Every entry below should be written out exactly, and no image should appear.

= Beginning of Section =

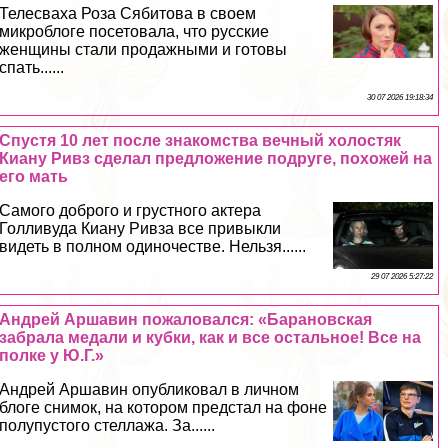
Телесваха Роза Сябитова в своем
микроблоге посетовала, что русские
женщины стали продажными и готовы
спать......
30 07 2026 19:18:34
Спустя 10 лет после знакомства вечный холостяк
Киану Ривз сделал предложение подруге, похожей на
его мать
Самого доброго и грустного актера
Голливуда Киану Ривза все привыкли
видеть в полном одиночестве. Нельзя......
29 07 2026 5:27:22
Андрей Аршавин пожаловался: «Барановская
забрала медали и кубки, как и все остальное! Все на
полке у Ю.Г.»
Андрей Аршавин опубликовал в личном
блоге снимок, на котором предстал на фоне
полупустого стеллажа. За......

= End of Section =

### Task response
Телесваха Роза Сябитова в своем
микроблоге посетовала, что русские
женщины стали продажными и готовы
спать......
30 07 2026 19:18:34
Спустя 10 лет после знакомства вечный холостяк
Киану Ривз сделал предложение подруге, похожей на
его мать
Самого доброго и грустного актера
Голливуда Киану Ривза все привыкли
видеть в полном одиночестве. Нельзя......
29 07 2026 5:27:22
Андрей Аршавин пожаловался: «Барановская
забрала медали и кубки, как и все остальное! Все на
полке у Ю.Г.»
Андрей Аршавин опубликовал в личном
блоге снимок, на котором предстал на фоне
полупустого стеллажа. За......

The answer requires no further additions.